One of the problems that persist in the in the modern day black church is how hard it is for the younger church members to appreciate the sacrifices that the older members and the older people in the community went through to the get us where we are as a society. In Pastor Smith’s opinion, it’s very hard for young people to understand a struggle that they themselves have never been through. According to Smith the younger society takes all the blood, sweat and tears for granted because they have no idea of what it was like to get attacked and to have people that hate you just because of the color of your skin. During the interview with Pastor Smith, he asked us as a group how we felt about the sacrifices that were made and if we appreciated them. As we went around the room answering the question that he asked us, it was apparent by the look in his face that he was right. “I answered the question by explaining how I appreciated all the sacrifices because I know that my grandparent had been through a lot, but I have to admit that he probably was right when he said younger people don’t appreciate the sacrifices made by the older generation for us simply because we didn’t have to go through it,” (Larry Howard). Pastor Smith’s went on into detail explaining why younger member didn’t understand by giving example of everyday privileges that younger society takes for granted. He talked about how blacks have a higher high school dropout rate now because people in the “new day” take even education for granted. During the civil rights movement, blacks were fighting just to drink out of the same water fountain as the whites and to get an equal education as whites. According to Smith those opportunities are opportunities that the younger generations never had to do without.

However, Mrs. Brown suggests that the younger generations should forget their skin color. Although knowing the history and sacrifices of previous generations is helpful, she realized that both blacks and whites are guilty of racism and violence. She has felt the discrimination from both sides and has come to realize that the only way to get past it is to simply forget it and move on. “I know some people married to white men and I know some white women, some black men married to white men. I sure do. So what’s the difference though? If you like somebody, love somebody you don’t care what color they are” (Mrs. Brown). She believes that if we can finally achieve this level of tolerance, then race will no longer be a problem. Although it would change the social norms of today, it may be the only way to achieve racial harmony.
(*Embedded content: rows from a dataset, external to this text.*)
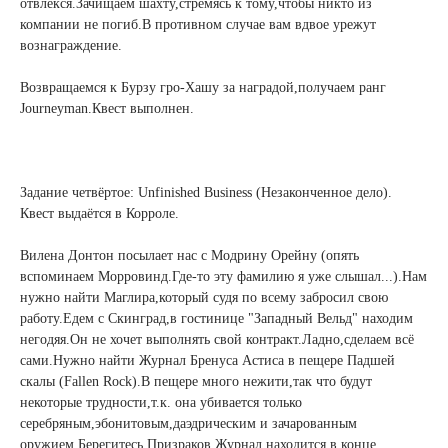
отвлёкся.Зачищаем шахту,стремясь к тому,чтобы никто из
компании не погиб.В противном случае вам вдвое урежут
вознаграждение.
Возвращаемся к Бурзу гро-Хашу за наградой,получаем ранг
Journeyman.Квест выполнен.
Задание четвёртое: Unfinished Business (Незаконченное дело).
Квест выдаётся в Корроле.
Вилена Донтон посылает нас с Модрину Орейну (опять
вспоминаем Морровинд.Где-то эту фамилию я уже слышал...).Нам
нужно найти Маглира,который судя по всему забросил свою
работу.Едем с Скинград,в гостинице "Западный Вельд" находим
негодяя.Он не хочет выполнять свой контракт.Ладно,сделаем всё
сами.Нужно найти Журнал Бренуса Астиса в пещере Падшей
скалы (Fallen Rock).В пещере много нежити,так что будут
некоторые трудности,т.к. она убивается только
серебряным,эбонитовым,даэдрическим и зачарованным
оружием.Берегитесь Призраков.Журнал находится в конце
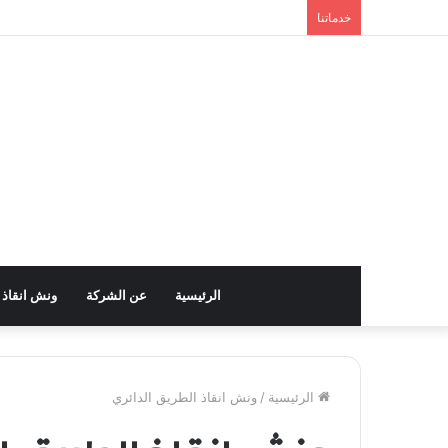
خدماتنا
الرئيسية
عن الشركة
ونش انقاذ
الرئيسية
/
ونش انقاذ الطريق الدائري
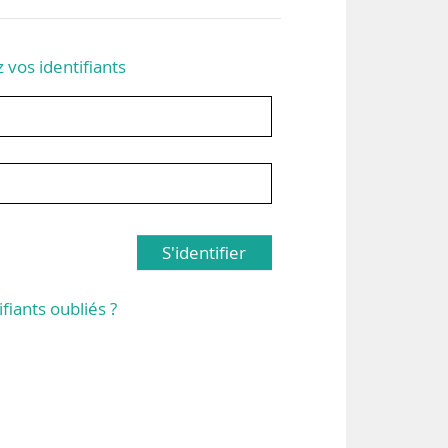
z vos identifiants
S'identifier
ifiants oubliés ?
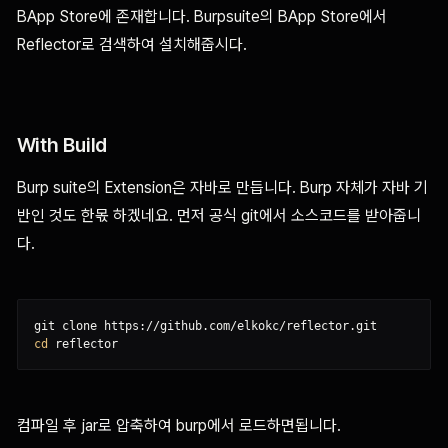
BApp Store에 존재합니다. Burpsuite의 BApp Store에서
Reflector로 검색하여 설치해줍시다.
With Build
Burp suite의 Extension은 자바로 만듭니다. Burp 자체가 자바 기
반인 것도 한몫 하겠네요. 먼저 공식 git에서 소스코드를 받아줍니
다.
cd
컴파일 후 jar로 압축하여 burp에서 로드하면됩니다.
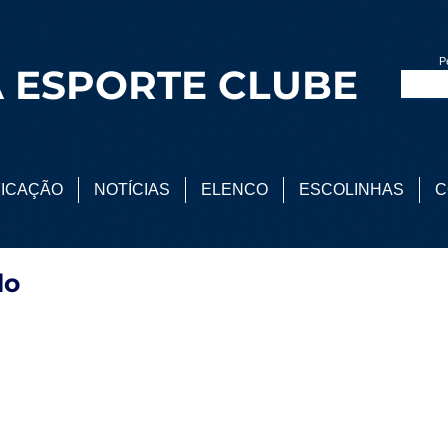
P
 ESPORTE CLUBE
FICAÇÃO
NOTÍCIAS
ELENCO
ESCOLINHAS
C
do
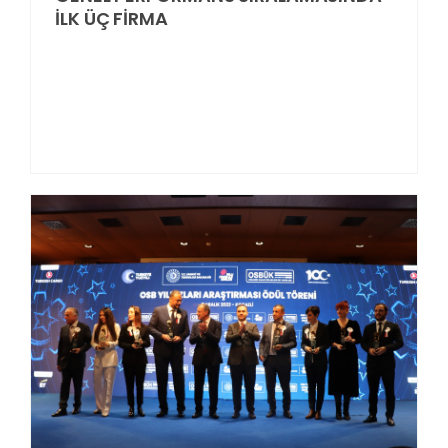
İLK ÜÇ FİRMA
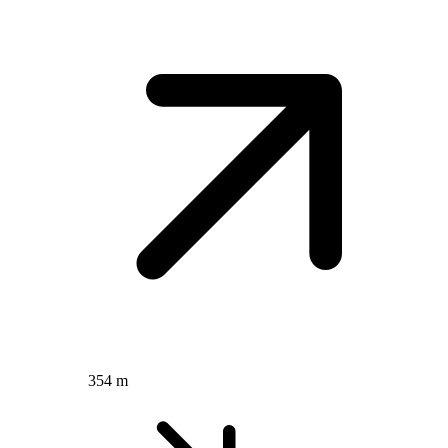
354 m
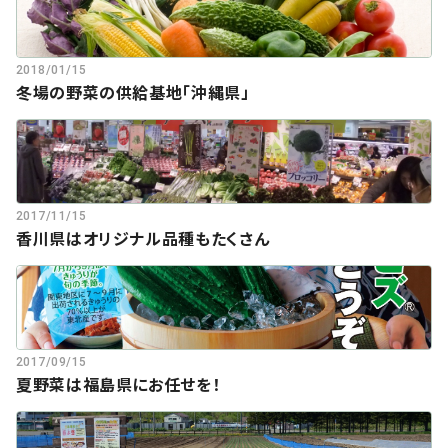
2018/01/15
冬場の野菜の供給基地「沖縄県」
2017/11/15
香川県はオリジナル品種もたくさん
2017/09/15
夏野菜は福島県にお任せを！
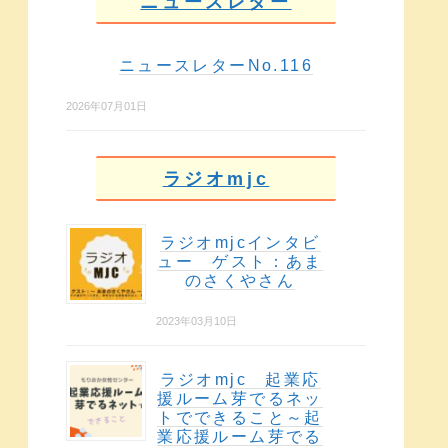
ニュースレター
ニュースレターNo.116
2026年07月01日
ラジオmjc
ラジオmjcインタビ
ュー ゲスト：あま
のさくやさん
2023年03月10日
ラジオmjc 起業応
援ルーム芽でるネッ
トでできること～起
業応援ルーム芽でる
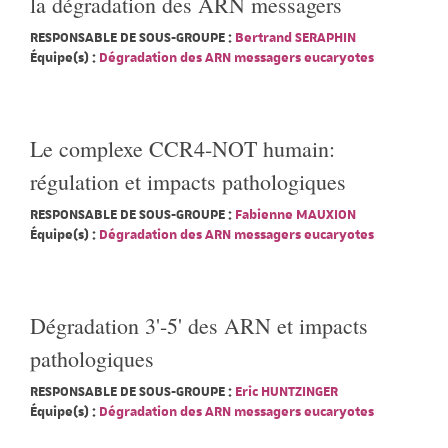
la dégradation des ARN messagers
RESPONSABLE DE SOUS-GROUPE :
Bertrand SERAPHIN
Équipe(s) :
Dégradation des ARN messagers eucaryotes
Le complexe CCR4-NOT humain:
régulation et impacts pathologiques
RESPONSABLE DE SOUS-GROUPE :
Fabienne MAUXION
Équipe(s) :
Dégradation des ARN messagers eucaryotes
Dégradation 3'-5' des ARN et impacts
pathologiques
RESPONSABLE DE SOUS-GROUPE :
Eric HUNTZINGER
Équipe(s) :
Dégradation des ARN messagers eucaryotes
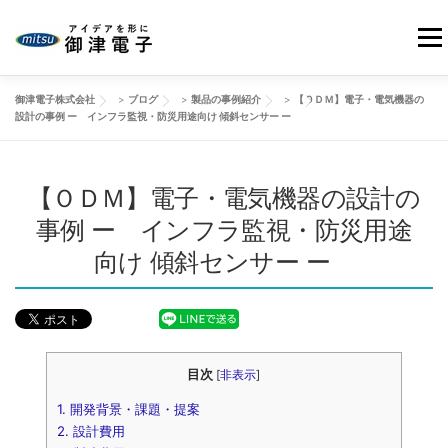
コ
ン
メニ
テ
ン
御津電子株式会社
>
ブログ
>
製品の事例紹介
>
【ＯＤＭ】電子・電気機器の
ツ
HOME
当社の強み
御津電子の品質
事業紹介
設計の事例 ー インフラ監視・防災用途向け 傾斜センサー ー
へ
ス
キ
【ＯＤＭ】電子・電気機器の設計の
会社情報
製品事例
改善動画
ブログ
ッ
プ
事例 ー インフラ監視・防災用途
向け 傾斜センサー ー
お問い合わせ
目次
[
非表示
]
1.
開発背景・課題・提案
2.
設計費用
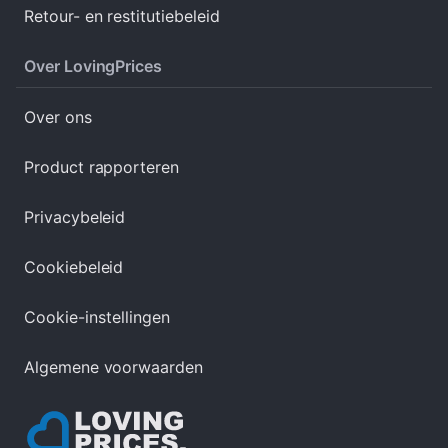
Retour- en restitutiebeleid
Over LovingPrices
Over ons
Product rapporteren
Privacybeleid
Cookiebeleid
Cookie-instellingen
Algemene voorwaarden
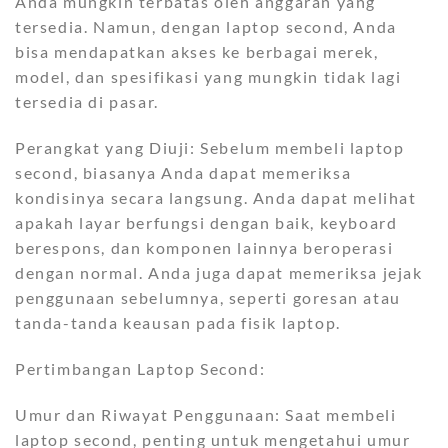
Anda mungkin terbatas oleh anggaran yang
tersedia. Namun, dengan laptop second, Anda
bisa mendapatkan akses ke berbagai merek,
model, dan spesifikasi yang mungkin tidak lagi
tersedia di pasar.
Perangkat yang Diuji: Sebelum membeli laptop
second, biasanya Anda dapat memeriksa
kondisinya secara langsung. Anda dapat melihat
apakah layar berfungsi dengan baik, keyboard
berespons, dan komponen lainnya beroperasi
dengan normal. Anda juga dapat memeriksa jejak
penggunaan sebelumnya, seperti goresan atau
tanda-tanda keausan pada fisik laptop.
Pertimbangan Laptop Second:
Umur dan Riwayat Penggunaan: Saat membeli
laptop second, penting untuk mengetahui umur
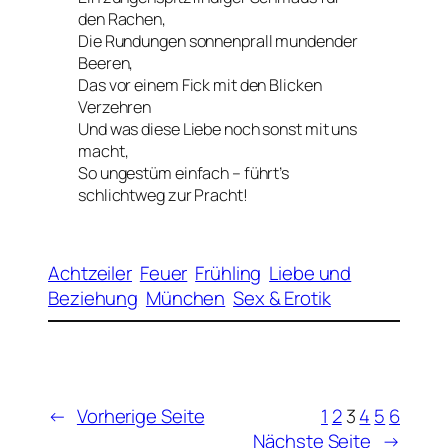
den Rachen,
Die Rundungen sonnenprall mundender
Beeren,
Das vor einem Fick mit den Blicken
Verzehren
Und was diese Liebe noch sonst mit uns
macht,
So ungestüm einfach – führt’s
schlichtweg zur Pracht!
Achtzeiler
Feuer
Frühling
Liebe und
Beziehung
München
Sex & Erotik
←
Vorherige Seite
1
2
3
4
5
6
Nächste Seite
→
Pastor Smith says we have a lot of changes yet to make. His view is that there is still a lot of racial tension in society, but it just hidden. Although many people would say that there are still issues that we need to overcome as society, many people will also say that there are a lot of things that have changed. Pastor Smith’s perspective represents how the black church views the legacy of the civil rights movement. They created a cohesive community, resulting in the church becoming a safe haven for blacks both physically and psychologically. Members of the churches who were involved in civil rights work needed the church. And it is clear that although the structure of the church was very important, it was the individual people in the churches that became the heart and soul of the movement.